Re: [PATCH] mm: fix page_mkclean_one (was: 2.6.19 file content corruption on ext3)
On 12/27/06, Linus Torvalds <[EMAIL PROTECTED]> wrote: - It never uses mprotect on the shared mappings, but it _does_ do: "mincore()" - but the return values don't much matter (it's used as a heuristic on which parts to hash, apparently) I double- and triple-checked this one, because I did make changes to "mincore()", but those didn't go into the affected kernels anyway (ie they are not in plain 2.6.19, nor in 2.6.18.3 either) Correct, mincore is only used to check if it should delay the hash checking. "madvise(MADV_WILLNEED)" "msync(MS_ASYNC)" (or MS_SYNC if you use a command line flag) "munmap()" of course - it never seems to mix mmap() and write() - it does _only_ mmap. - it seems to mmap/munmap the shared files in nice 64-page chunks, all 64-page aligned in the file (ie it does NOT create one big mapping, it has some kind of LRU of thse 64-page chunks). The only exception being the last chunk, which it maps byte-accurate to the size. The length of the chunks is only page aligned on single file torrents, not so on multi-file torrents.
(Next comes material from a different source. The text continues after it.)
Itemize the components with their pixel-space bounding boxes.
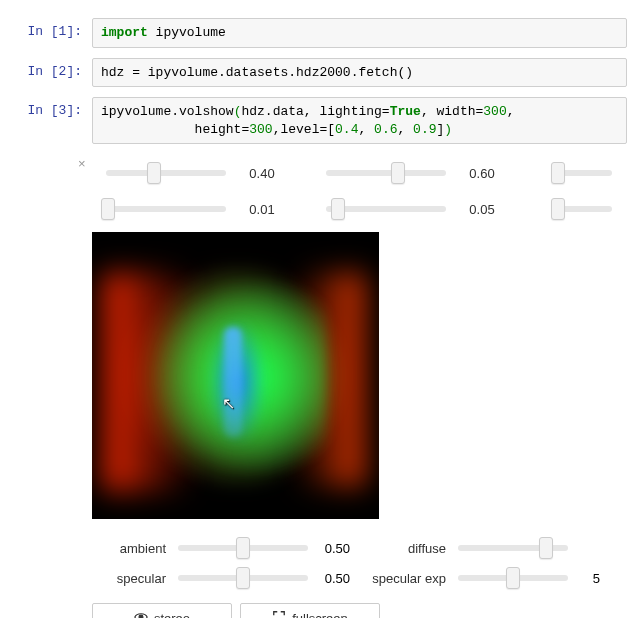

I've attached a patch for rtorrent that will extend the length to the page boundary. - I haven't checked whether it only ever has the same chunk mapped once at a time. This should be the case, but two mapped chunks may share a page, sometimes with different r/w permissions. Jari Sundell extend_mapping.diff Description: Binary data
Re: [PATCH] mm: fix page_mkclean_one (was: 2.6.19 file content corruption on ext3)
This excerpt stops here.